Sculptor and ceramist Ganni Bonnici passes away at 86

With a myriad monuments he designed in Malta and others for Japan, Canada and the United States, Ganni Bonnici was a prolific and talented sculptor

Ganni Bonnici
Ganni Bonnici

Renowned sculptor and ceramist Ganni Bonnici passed away on Saturday at the age of 86, just eighteen days short of his eighty-seventh birthday, leaving behind a legacy of public monuments in Malta.

Born on 4 September, 1932, Bonnici made a name for himself in the field of sculpture and is a pioneer in the field of modern ceramics in Malta. His talents have equally found expression in the field of medal, coin and stamp design.

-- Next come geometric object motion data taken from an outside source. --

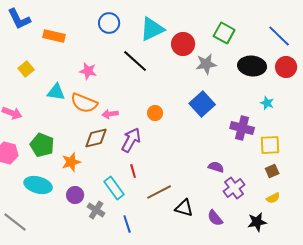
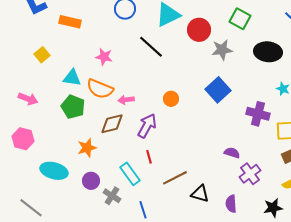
green pentagon: (42, 145) -> (73, 107), moved
purple semicircle: (215, 218) -> (231, 204), turned 36

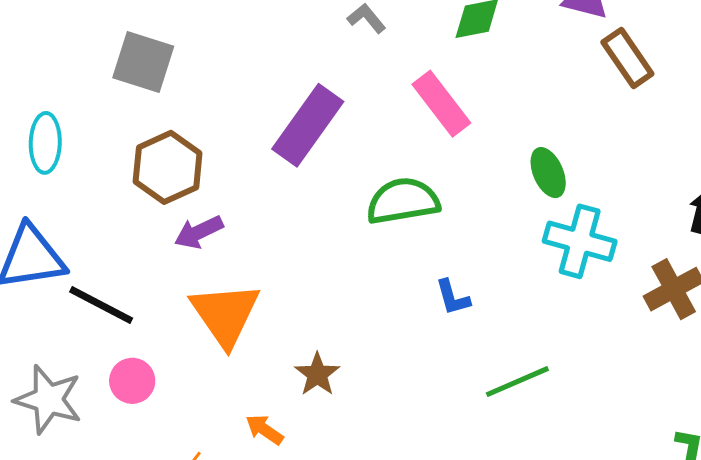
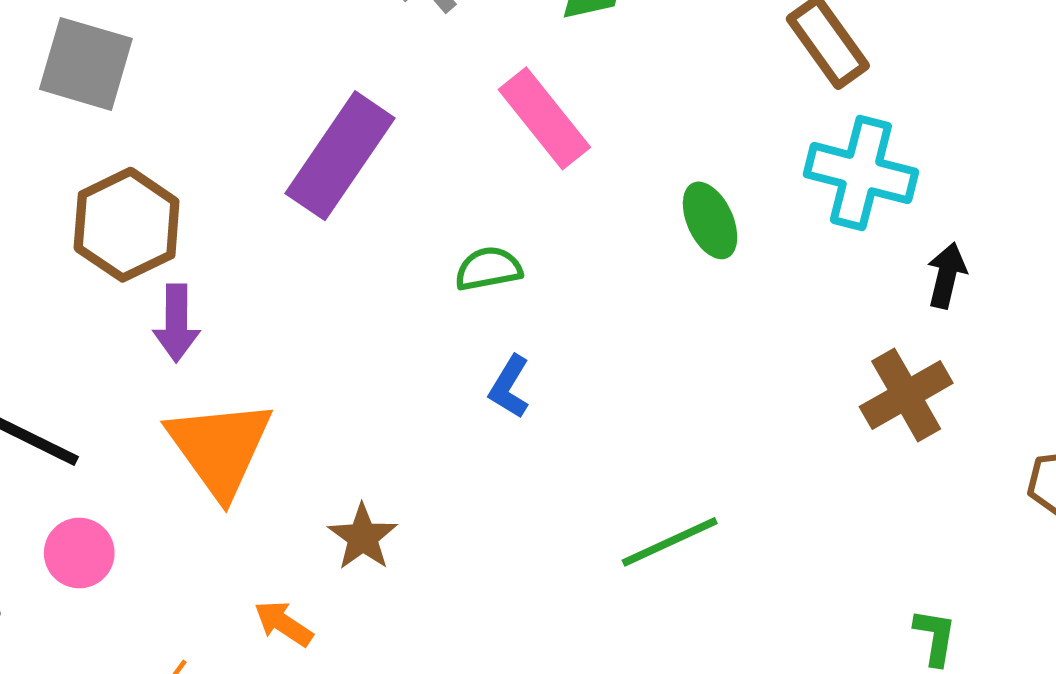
green semicircle: (403, 201) -> (488, 269), size x0.6
purple arrow: (199, 232) -> (176, 323), turned -63
cyan cross: (580, 241) -> (861, 173), moved
blue L-shape: (453, 297) -> (509, 387), moved, turned 48

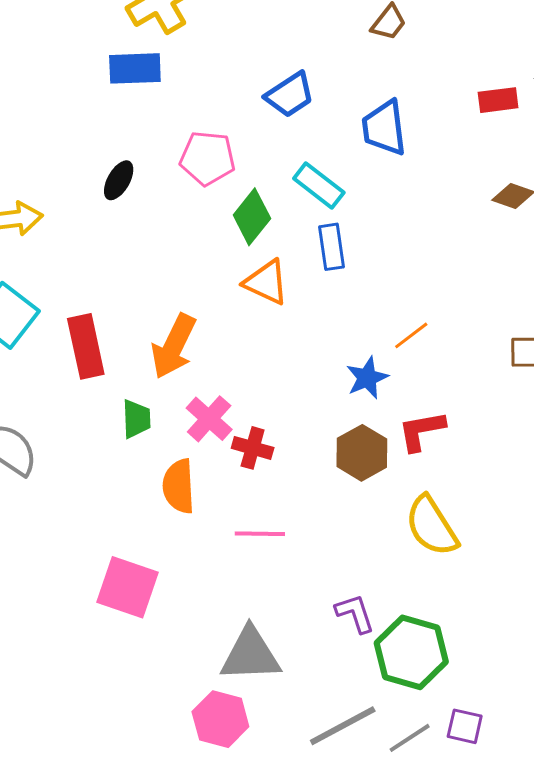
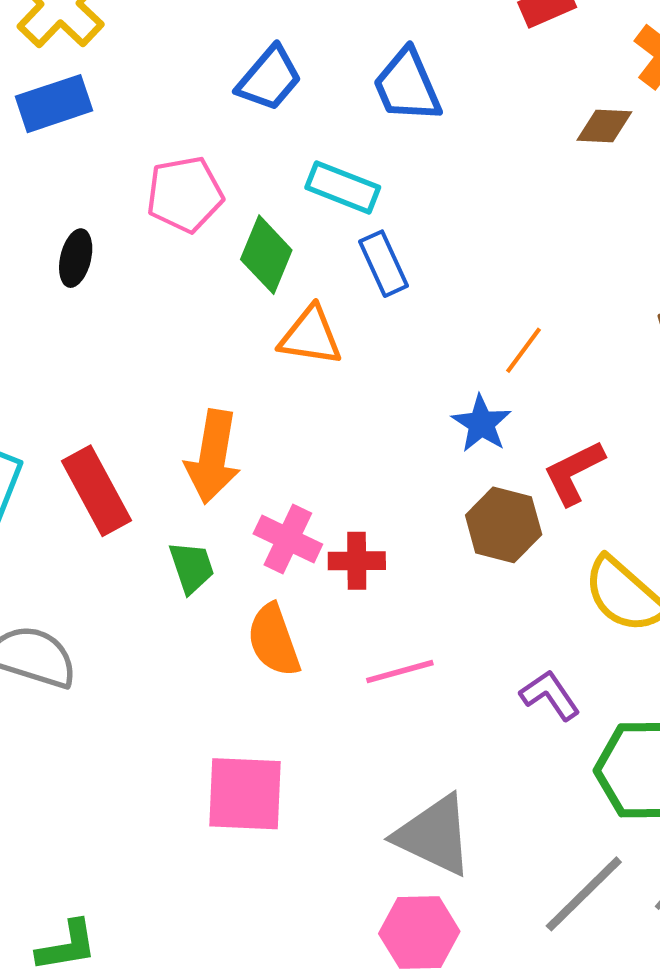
purple L-shape: (355, 613) -> (550, 695), moved
gray triangle: (250, 655) -> (434, 835), turned 44

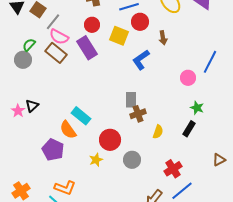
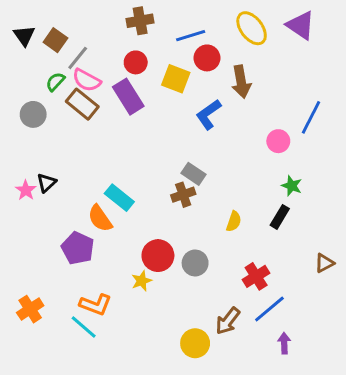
brown arrow: (163, 38) -> (241, 82), size x1.5
green semicircle: (29, 45) -> (55, 82), moved
gray rectangle: (131, 100) -> (194, 174), turned -56
brown cross: (138, 114) -> (183, 195), moved
red circle: (110, 140) -> (158, 256), moved
yellow star: (96, 160) -> (142, 281), moved

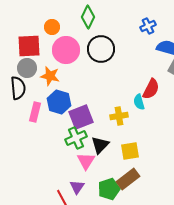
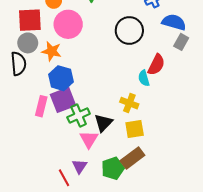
black circle: (101, 49) -> (129, 30), moved
pink rectangle: (35, 112) -> (41, 106), moved
yellow cross: (119, 116) -> (129, 103), moved, turned 30
purple square: (81, 117) -> (63, 100), moved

He initiated his artistic training at the Malta School of Art where he studied between 1945 and 1953 before moving to the UK to specialise in ceramics at the Ceramics College at Stoke-on-Trent. In 1954 he received a four-year scholarship to continue his studies at the Accademia di Belle Arti in Rome. 

Bonnici was also known for his ceramics
Bonnici was also known for his ceramics

He completed other diploma courses at the Scuola d`Arte Ornamentale for wood carving, at the Scuola d`Arte della Medaglia and the Istituto Statale d`Arte di Roma for ceramics.  At a later stage he studied in England at the University of London Institute Of Education, the Slade School of Art, Leicester Polytechnic College of Education and Loughborough University of Technology.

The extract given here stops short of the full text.